Let me add in another area currently looking bombed out but with a potentially exciting future- leisure and tourism! Why? Well I for one, am not going to be queueing for hours at crowded airports to get on a crowded plane, but I will be very happy to go to those wonderful domestic holiday sites which have often been so ignored in favour of trendy tourist fashion fads.
So, globalisation isn’t dead, but globalisation has been challenged, thus in its place is the opportunity for localisation to really grow and benefit our damaged economy and our understandably bewildered population.
Is it just us that suffer during periods of isolation and lockdown? Well, no- it appears that many of those creatures we may have taken for granted may be missing us as well.
A Japanese aquarium that closed during the coronavirus outbreak is asking people to make video calls to their eels, so the sensitive creatures remember humans exist and don’t pose a threat.

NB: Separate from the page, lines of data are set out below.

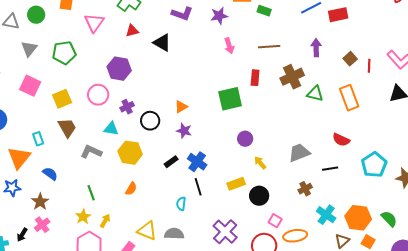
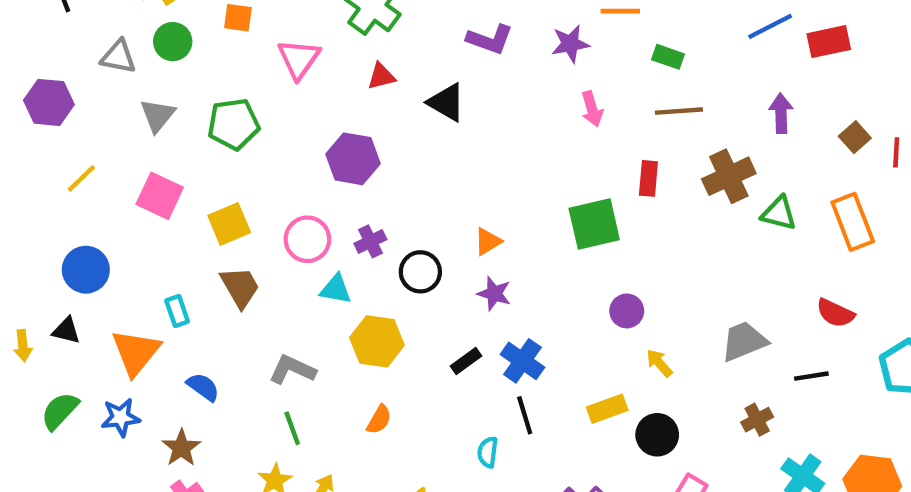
green rectangle: (264, 11) -> (668, 57), moved
pink circle: (98, 95) -> (307, 239), moved
gray L-shape: (91, 152) -> (292, 370), moved

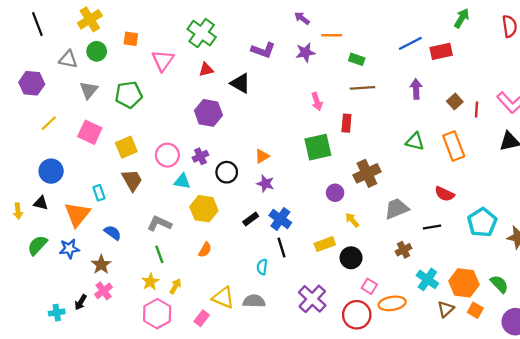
pink arrow: (592, 109) -> (317, 102), moved
purple hexagon: (353, 159) -> (208, 113), moved
brown cross: (729, 176) -> (367, 173), moved

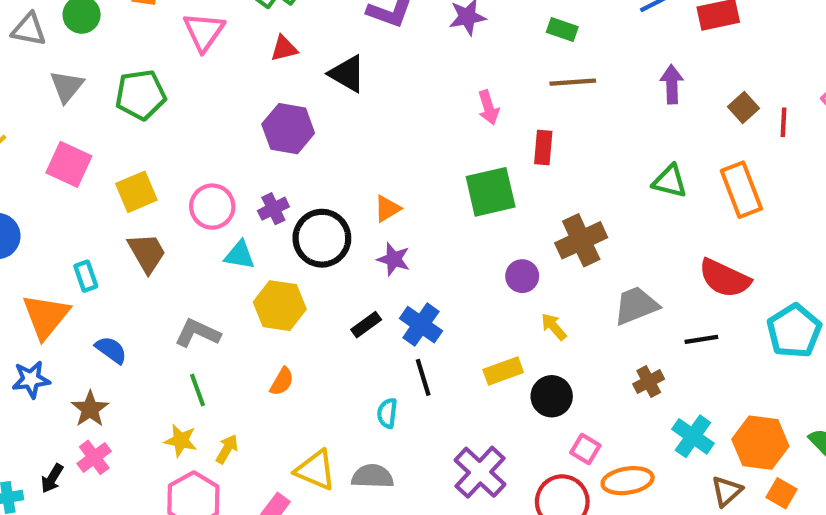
black circle: (227, 172) -> (322, 238), size x1.4
red semicircle: (445, 194) -> (725, 278), size x1.4
yellow star: (150, 282) -> (181, 441), turned -30

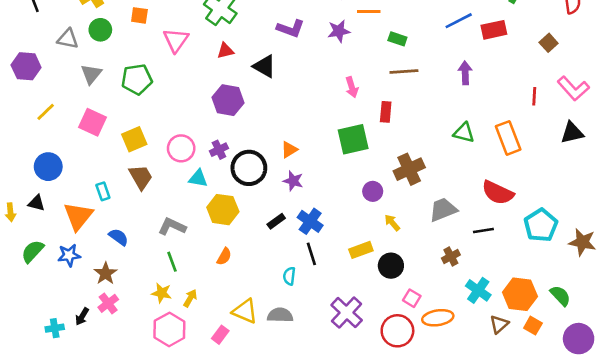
brown square: (744, 107) -> (549, 43), moved

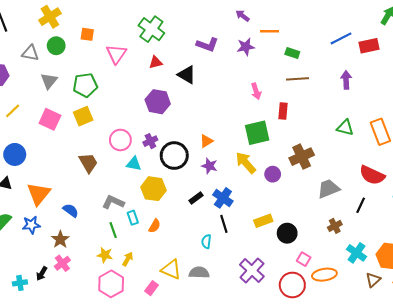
yellow square: (134, 139) -> (83, 116), moved
cyan rectangle: (103, 191) -> (133, 218), moved
yellow arrow: (392, 223) -> (246, 163), moved, size x1.6
black line: (483, 230) -> (361, 205), turned -56

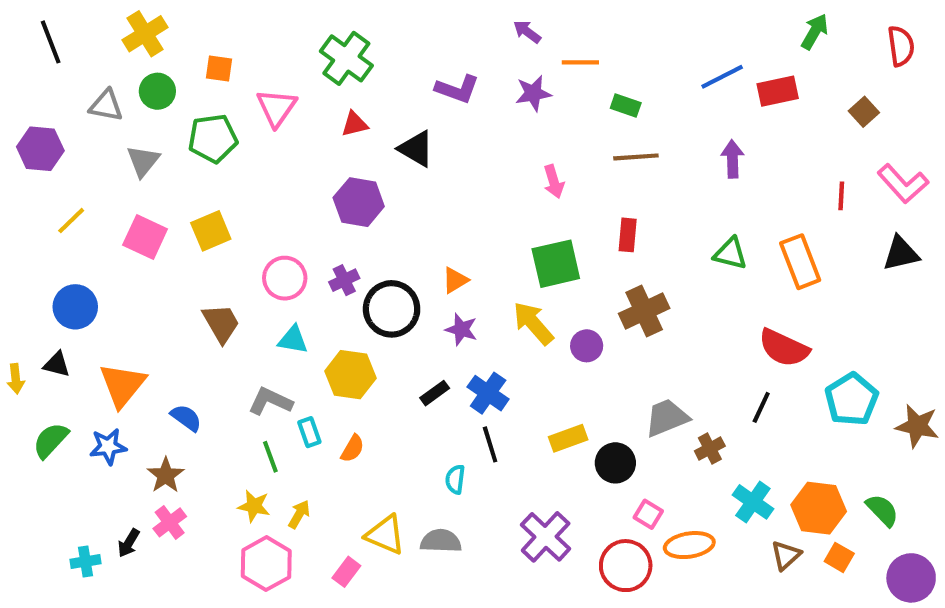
green pentagon: (85, 85) -> (213, 138), moved
red rectangle: (283, 111) -> (628, 235), moved
cyan triangle: (134, 164) -> (293, 340), moved
gray trapezoid: (329, 189) -> (667, 418), moved

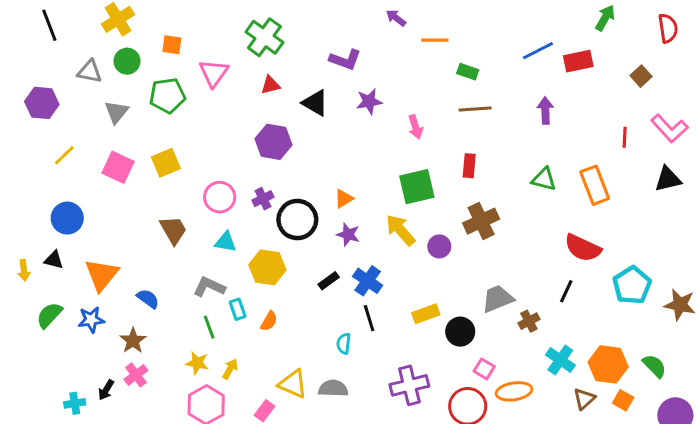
purple star: (533, 93) -> (369, 101), moved
purple cross: (546, 537) -> (409, 385), turned 33

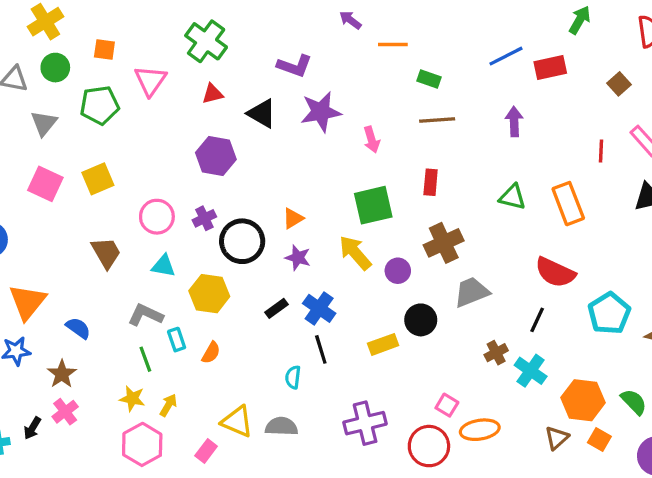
purple star: (369, 101) -> (321, 112), size x1.4
gray trapezoid: (498, 299) -> (472, 292), moved
black circle: (460, 332) -> (421, 320), moved
cyan cross: (560, 360) -> (531, 371), moved

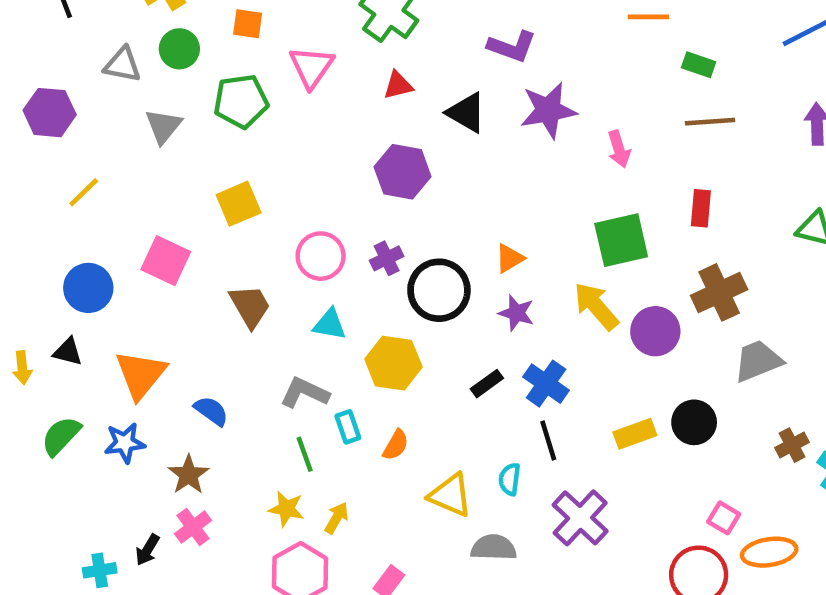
pink square: (45, 184) -> (166, 261), moved
purple circle: (398, 271) -> (655, 331), size x1.4
black circle: (421, 320) -> (694, 422), moved
yellow triangle: (237, 421) -> (450, 495), moved
purple cross: (365, 423) -> (580, 518), moved, turned -33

The aquarium, housed in the landmark Tokyo Skytree tower, has been closed since the start of March and its inhabitants have become used to a largely human-free environment during the two-month calm. The aquarium has said that this was having some unexpected downsides.
“Creatures in the aquarium don’t see humans, except keepers and they have started forgetting about humans” it said. “Garden eels in particular disappear into the sand and hide every time the keepers pass by.”. This then causes problems for keepers trying to check on the health of the animals.
So, they have come up with an answer: “Could you show your face to our garden eels from your home?” it requested, calling the event a ‘face-showing festival’. It seems that the Garden eels are very sensitive and wary by nature but 300 of them living in a tank at the aquarium, had become used to humans and rarely hid in the sand when approached by visitors. Thus, in a bid to reacquaint the eels with humans, the aquarium is setting up five tablets facing the tank housing the delicate creatures, with eel enthusiasts asked to connect through iPhones or iPads via FaceTime.
Once the video calls start, people are supposed to show their faces, wave, and talk to the eels. But given the tender nature of the animals, callers are asked not to shout. Soft singing may be allowed and given that this is the weekend of the VE celebrations, possibly a rendition of ‘Eel meet again’ might be appropriate- but given that it is in Japan where VE commemoration is a minority issue, it is probably not.
Have a good week and please stay healthy and safe.